The Melville-Nelles-Hoffmann Environmental History Lecture is an annual speaking event hosted by the Department of History at York University. It is generously supported by two of the History Department’s founding environmental history professors, H.V. Nelles and Richard Hoffmann and it honours the memory of the late Elinor Melville, our colleague and leading researcher in the field of Mexican environmental history.
2023 Lecture
Coping With Climate Change: Can the Past Teach Us How to Survive the Future?

The Famine Stela, Sehel Island, Egypt
Dagomar Degroot, Associate Professor of Environmental History, Department of History, Georgetown University
Date: October 26, 2023

Hawkin’s “warming stripes,” a representation of past, present, and future climate change
Dagomar Degroot
Dagomar Degroot is an associate professor of environmental history at Georgetown University. His first book, The Frigid Golden Age, was published by Cambridge University Press in 2018 and named by the Financial Times as one of the ten best history books of that year.

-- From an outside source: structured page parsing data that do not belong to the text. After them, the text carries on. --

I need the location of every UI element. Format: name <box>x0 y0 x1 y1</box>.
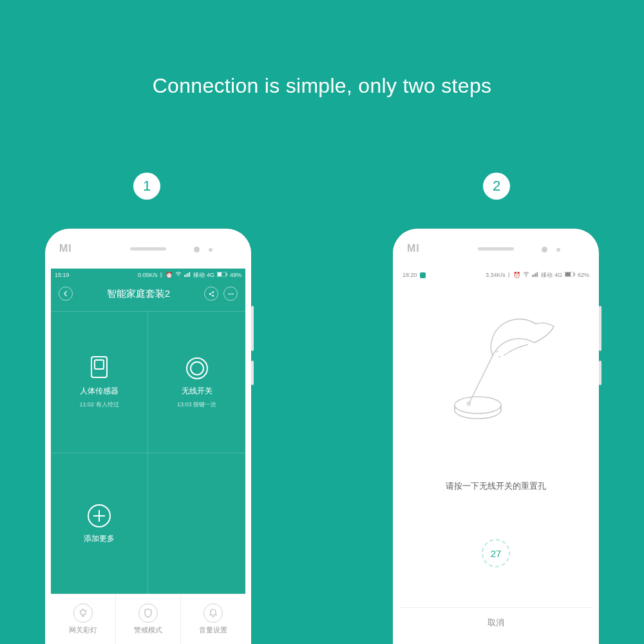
wifi-icon <box>523 272 529 278</box>
add-icon <box>86 502 113 529</box>
page-title: 智能家庭套装2 <box>107 288 170 300</box>
cancel-button[interactable]: 取消 <box>399 607 593 638</box>
bluetooth-icon: ᛒ <box>160 272 163 278</box>
svg-point-19 <box>526 276 527 277</box>
phone-bezel: MI <box>393 229 599 269</box>
add-device[interactable]: 添加更多 <box>51 453 148 594</box>
status-bar: 18:20 3.34K/s ᛒ ⏰ 移动 4G 62% <box>399 269 593 281</box>
svg-rect-25 <box>565 272 571 276</box>
screen-2: 18:20 3.34K/s ᛒ ⏰ 移动 4G 62% <box>399 269 593 644</box>
countdown-timer: 27 <box>482 539 510 567</box>
empty-cell <box>148 453 245 594</box>
speaker-grille <box>130 247 166 251</box>
device-sub: 13:03 按键一次 <box>177 401 216 409</box>
wireless-switch-icon <box>184 355 211 382</box>
step-badge-1: 1 <box>133 173 160 200</box>
svg-point-12 <box>232 293 233 294</box>
screen-1: 15:19 0.05K/s ᛒ ⏰ 移动 4G 49% <box>51 269 245 644</box>
svg-rect-5 <box>218 272 222 276</box>
bottom-bar: 网关彩灯 警戒模式 音量设置 <box>51 594 245 644</box>
more-button[interactable] <box>223 287 238 301</box>
status-time: 18:20 <box>402 272 417 278</box>
status-battery: 62% <box>578 272 589 278</box>
status-time: 15:19 <box>55 272 70 278</box>
signal-icon <box>184 272 191 278</box>
status-speed: 0.05K/s <box>138 272 158 278</box>
svg-rect-2 <box>187 273 189 277</box>
phone-mockup-2: MI 18:20 3.34K/s ᛒ ⏰ 移动 4G <box>393 229 599 644</box>
status-speed: 3.34K/s <box>486 272 506 278</box>
reset-illustration <box>431 307 560 436</box>
shield-icon <box>138 603 158 623</box>
brand-logo: MI <box>407 243 420 254</box>
svg-point-10 <box>228 293 229 294</box>
instruction-text: 请按一下无线开关的重置孔 <box>399 481 593 492</box>
device-label: 无线开关 <box>182 386 213 397</box>
lightbulb-icon <box>73 603 93 623</box>
volume-button <box>599 306 601 351</box>
svg-point-28 <box>455 397 501 413</box>
svg-rect-6 <box>226 273 227 276</box>
front-camera <box>542 247 547 252</box>
phone-bezel: MI <box>45 229 251 269</box>
headline: Connection is simple, only two steps <box>0 74 644 98</box>
tab-volume[interactable]: 音量设置 <box>181 594 245 644</box>
front-camera <box>194 247 200 252</box>
svg-rect-3 <box>189 272 191 278</box>
tab-label: 网关彩灯 <box>69 625 97 635</box>
svg-rect-1 <box>186 274 187 278</box>
svg-rect-23 <box>537 272 538 278</box>
status-network: 移动 4G <box>541 271 562 279</box>
countdown-value: 27 <box>482 539 510 567</box>
tab-alarm-mode[interactable]: 警戒模式 <box>116 594 181 644</box>
motion-sensor-icon <box>86 355 113 382</box>
front-sensor <box>209 248 213 252</box>
speaker-grille <box>478 247 514 251</box>
share-button[interactable] <box>204 287 218 301</box>
status-bar: 15:19 0.05K/s ᛒ ⏰ 移动 4G 49% <box>51 269 245 281</box>
device-sub: 11:02 有人经过 <box>79 401 118 409</box>
bell-icon <box>204 603 223 623</box>
volume-button <box>251 306 254 351</box>
svg-point-18 <box>80 610 86 615</box>
status-network: 移动 4G <box>193 271 214 279</box>
svg-rect-0 <box>184 275 185 277</box>
svg-rect-21 <box>534 274 535 278</box>
bluetooth-icon: ᛒ <box>507 272 511 278</box>
add-label: 添加更多 <box>84 533 115 544</box>
tab-label: 警戒模式 <box>134 625 162 635</box>
svg-point-15 <box>187 358 207 379</box>
svg-rect-20 <box>532 275 533 277</box>
device-motion-sensor[interactable]: 人体传感器 11:02 有人经过 <box>51 311 148 453</box>
app-indicator-icon <box>420 272 426 278</box>
front-sensor <box>556 248 560 252</box>
device-label: 人体传感器 <box>80 386 118 397</box>
svg-point-11 <box>230 293 231 294</box>
phone-mockup-1: MI 15:19 0.05K/s ᛒ ⏰ 移动 4G <box>45 229 251 644</box>
brand-logo: MI <box>59 243 72 254</box>
title-bar: 智能家庭套装2 <box>51 281 245 310</box>
device-wireless-switch[interactable]: 无线开关 13:03 按键一次 <box>148 311 245 453</box>
alarm-icon: ⏰ <box>513 272 520 278</box>
device-grid: 人体传感器 11:02 有人经过 无线开关 13:03 按键一次 添加更多 <box>51 311 245 594</box>
status-battery: 49% <box>230 272 242 278</box>
signal-icon <box>532 272 538 278</box>
power-button <box>251 361 254 385</box>
battery-icon <box>565 272 575 278</box>
pairing-content: 请按一下无线开关的重置孔 27 取消 <box>399 281 593 644</box>
alarm-icon: ⏰ <box>166 272 173 278</box>
step-badge-2: 2 <box>483 173 510 200</box>
svg-rect-22 <box>535 273 536 277</box>
tab-gateway-light[interactable]: 网关彩灯 <box>51 594 116 644</box>
battery-icon <box>217 272 227 278</box>
wifi-icon <box>175 272 182 278</box>
tab-label: 音量设置 <box>199 625 227 635</box>
svg-rect-26 <box>574 273 574 276</box>
power-button <box>599 361 601 385</box>
svg-rect-14 <box>95 360 104 369</box>
back-button[interactable] <box>59 287 73 301</box>
app-content: 智能家庭套装2 人体传感器 11:02 有人经过 <box>51 281 245 594</box>
svg-point-16 <box>191 362 204 375</box>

His forthcoming book, Ripples on the Cosmic Ocean, is under contract with Harvard University Press and Viking, and he is editing three books on past climate change - including the Oxford Handbook of Resilience in Climate History. Degroot publishes equally in historical and scientific journals, including Nature and the American Historical Review, and writes for a popular audience in, for example, the Washington Post, Aeon Magazine, and The Conversation.
He maintains popular online resources on the history of climate change, and has shared the unique perspectives of the past with policymakers, corporate leaders, and journalists in many cities, from Wuhan to Washington, DC.